All week here at Sportspress Northwest, we’ll breakdown the different units that comprise the Washington football team. A look back and a look forward for the (gasp!) 7-6 Huskies of 2010. On to the tight ends. Washington would scheme to often use the tight end as a receiving option.
What was thought prior to the season: Chris Izbicki would take on the role vacated by Kavario Middleton when Middleton left. Marlion Barnett would backup Izbicki and true freshman Michael Hartvigson would get a look.
What we saw during the season: A disaster. Izbicki was not able to become the pass-catching replacement envisioned, Hartvigson hurt his shoulder and Barnett wasn’t quite ready. As the season progressed, the use of the tight end regressed. Washington essentially discarded all aspects of the tight end in the passing game, a major blow to head coach Steve Sarkisian’s scheming. Izbicki eventually left the team shortly before the Holiday Bowl and finished with two catches on the year.

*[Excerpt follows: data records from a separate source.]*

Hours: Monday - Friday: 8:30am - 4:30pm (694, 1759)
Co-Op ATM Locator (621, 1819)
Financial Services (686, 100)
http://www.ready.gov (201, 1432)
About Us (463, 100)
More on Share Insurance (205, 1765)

What’s next for this group: An anticipated large upgrade via Hartvigson’s recovery and the arrival of Austin Seferian-Jenkins. Large is the key term, with Hartvigson at 6-6, 236 pounds, anticipate that to move to 245 by spring, and Seferian-Jenkins, who is 6-6, 250. Those two coupled with Barnett, who will be in his third year in the system, suddenly produce apparent depth at tight end. It will be interesting to see if Washington ultimately pictures Seferian-Jenkins as a pass-catching tight end or if it moves him to the offensive line.

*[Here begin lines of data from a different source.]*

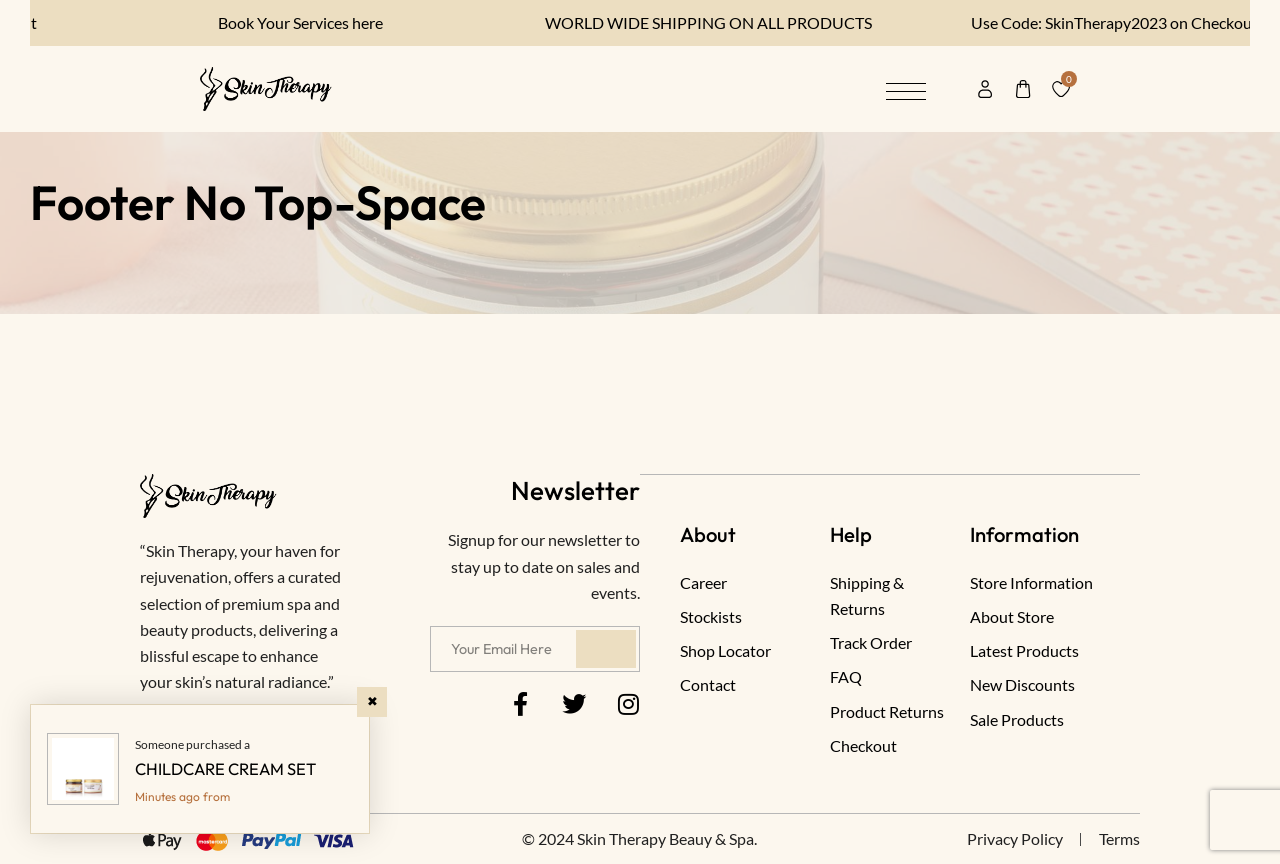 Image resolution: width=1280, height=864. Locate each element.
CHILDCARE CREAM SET (225, 769)
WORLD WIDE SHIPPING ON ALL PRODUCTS (694, 22)
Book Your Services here (286, 22)
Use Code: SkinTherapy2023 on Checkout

“I think the tight end position is an area one where we can really improve in — not only with the current players on our roster, but as a focus in recruiting,” Sarkisian said. “It’s an aspect of our offense that we’re accustomed to using not only in the pass game but in the run game. So it’s going to be a point of emphasis for us to get back to being a part of who we are as an offensive football team.”